When you open your windows, remember to check the outdoor air quality to make sure that pollutant and pollen levels in your area are low. You can check outdoor air quality in your area using an air quality reporting service.
Purify Your Indoor Air
Air purification systems are considered to be a critical supplementary approach to reducing transmission rates of airborne diseases, including Covid-19, as they help remediate airborne pollutants and contaminants in indoor spaces. To reduce the airborne viral load in your home, you can use either in-duct or stand-alone air purification systems; both types of systems may be able capture and remove aerosolized particles that may contain SARS-CoV-2, the virus that causes Covid-19. While some airborne viruses may aggregate to form larger particles (usually bigger than 0.16 microns), opt for an air filtration technology that effectively captures and removes ultrafine or aerosolized particles (smaller than 0.1 micrometers), to better target viruses in the air.
Humidify Indoor Spaces
Heating our indoor spaces during the fall and winter months helps to maintain a thermally comfortable environment. However, it also dries out the air, often resulting in lower than optimal humidity levels. We know that low humidity has been associated with the onset of the flu season, as well as with increased odds of survival and transmissibility of the flu virus. Therefore, humidifying spaces during the heating season may help to mitigate viral transmission. Experts recommend maintaining indoor humidity levels between 40% and 60% in order to help limit the survival and spread of SARS-CoV-2. To achieve this, you can use standalone (portable) humidifiers and monitor the humidity levels in your space. There are many humidifiers available to purchase online, as well as inexpensive relative humidity monitors. To learn more about the health impacts of humidity levels in your indoor environment, check out our recent article: Can Indoor Humidity Impact Covid-19 Transmission?

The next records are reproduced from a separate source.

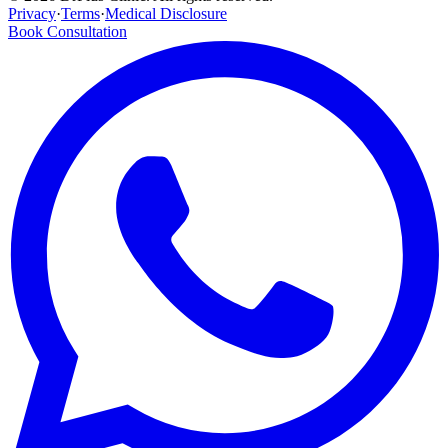
Privacy
·
Terms
·
Medical Disclosure
Book Consultation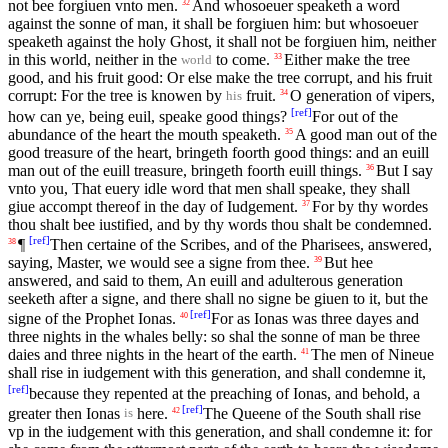
not bee forgiuen vnto men.
And whosoeuer speaketh a word
32
against the sonne of man, it shall be forgiuen him: but whosoeuer
speaketh against the holy Ghost, it shall not be forgiuen him, neither
in this world, neither in the
to come.
Either make the tree
33
world
good, and his fruit good: Or else make the tree corrupt, and his fruit
corrupt: For the tree is knowen by
fruit.
O generation of vipers,
34
his
[
ref
]
how can ye, being euil, speake good things?
For out of the
abundance of the heart the mouth speaketh.
A good man out of the
35
good treasure of the heart, bringeth foorth good things: and an euill
man out of the euill treasure, bringeth foorth euill things.
But I say
36
vnto you, That euery idle word that men shall speake, they shall
giue accompt thereof in the day of Iudgement.
For by thy wordes
37
thou shalt bee iustified, and by thy words thou shalt be condemned.
[
ref
]
¶
Then certaine of the Scribes, and of the Pharisees, answered,
38
saying, Master, we would see a signe from thee.
But hee
39
answered, and said to them, An euill and adulterous generation
seeketh after a signe, and there shall no signe be giuen to it, but the
[
ref
]
signe of the Prophet Ionas.
For as Ionas was three dayes and
40
three nights in the whales belly: so shal the sonne of man be three
daies and three nights in the heart of the earth.
The men of Nineue
41
shall rise in iudgement with this generation, and shall condemne it,
[
ref
]
because they repented at the preaching of Ionas, and behold, a
[
ref
]
greater then Ionas
here.
The Queene of the South shall rise
42
is
vp in the iudgement with this generation, and shall condemne it: for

Ensure Adequate Temperature
The drop in temperature that occurs as we transition from summer to fall and winter has been shown to diminish our immune system response, which is one of the reasons we are more prone to respiratory infections during the colder months. In addition, declining temperatures combined with decreasing humidity (but not low temperature and humidity per se) have been shown to result in more influenza infections in colder climates. Therefore, ensuring adequate indoor heating during the colder months and maintaining a comfortable temperature may offer protection against seasonal illnesses. Preliminary research in Japan has shown that children who lived in homes with heated bedrooms had fewer respiratory infections compared to those sleeping in unheated environments.
Clean and Disinfect High Touch Surfaces Regularly
Germs and viruses can be found on many high-touch surfaces, which can then help spread infectious illnesses including the common cold and flu. Make sure to clean (wipe down visible dirt) and disinfect (inactivate pathogens such as bacteria and viruses) frequently touched surfaces such as tables, doorknobs, phones, and faucets. The EPA has developed a list of common household disinfectants shown to be effective against the Covid-19 virus, which you can also use to combat cold and flu viruses.